STATUE-TOPPLING: “The iconoclasm is good for us. It’s a great political issue for the president.”

Said an anonymous “senior [Trump] campaign official,” quoted in “Trump’s Twitter feed reads like a local crime blotter as he stokes a culture war” by Josh Dawsey (WaPo). The “crime blotter” material in question is the vandalism aimed at public statues and monuments. And, yes, it makes sense for the Trump campaign to see this as a good issue for them, but they didn’t start the unrest and destruction. It strikes me as unfair to say that he’s “stoking” any kind of “war,” when the protests and attendant violence arose out of police actions in particular cities (cities run by Democrats).
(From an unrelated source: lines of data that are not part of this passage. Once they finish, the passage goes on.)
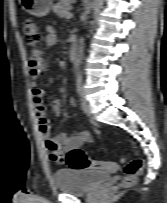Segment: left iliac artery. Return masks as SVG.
<instances>
[{
    "label": "left iliac artery",
    "instance_id": "obj_1",
    "mask_svg": "<svg viewBox=\"0 0 167 203\" xmlns=\"http://www.w3.org/2000/svg\"><path fill=\"white\" fill-rule=\"evenodd\" d=\"M77 92L79 93V95H82V93H83V86L81 84L80 77H78V79H77Z\"/></svg>",
    "mask_w": 167,
    "mask_h": 203
}]
</instances>
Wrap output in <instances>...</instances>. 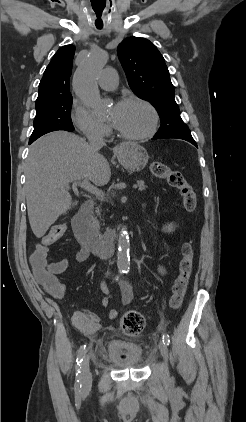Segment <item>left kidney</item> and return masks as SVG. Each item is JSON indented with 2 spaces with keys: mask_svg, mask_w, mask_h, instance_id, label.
Segmentation results:
<instances>
[{
  "mask_svg": "<svg viewBox=\"0 0 246 422\" xmlns=\"http://www.w3.org/2000/svg\"><path fill=\"white\" fill-rule=\"evenodd\" d=\"M163 230L165 232L171 233L175 230V225H173L172 223L167 224V225L163 226Z\"/></svg>",
  "mask_w": 246,
  "mask_h": 422,
  "instance_id": "obj_1",
  "label": "left kidney"
}]
</instances>
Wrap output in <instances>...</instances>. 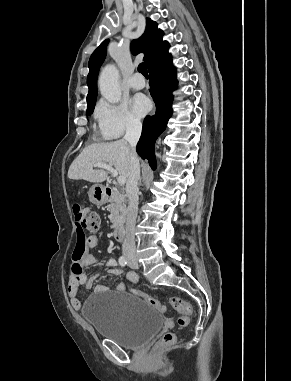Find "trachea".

What did Trump have to do with that? Is he supposed to stand back and say nothing? His antagonists take whatever they can get, every single day, and spin it against him. Are they “stoking” a “war”? No, they’re just doing their normal thing, plying their trade, writing columns like “Trump’s Twitter feed reads like a local crime blotter as he stokes a culture war” by Josh Dawsey in The Washington Post. Josh Dawsey is writing that and Trump is doing his tweets, taking the material of the day, and spinning it into an argument for his side.

Of course, he’s going to improve his political standing by crying out against “the two Anarchists who threw paint on the magnificent George Washington Statue in Manhattan” and the rest of the violence toward inanimate objects. He sees and takes the advantage of embracing and extolling the icons in this time of iconoclasm.

Trump “stokes” a “war” simply by existing in the face of crazy people who hate him. His mere existence is, to them, an intolerable provocation.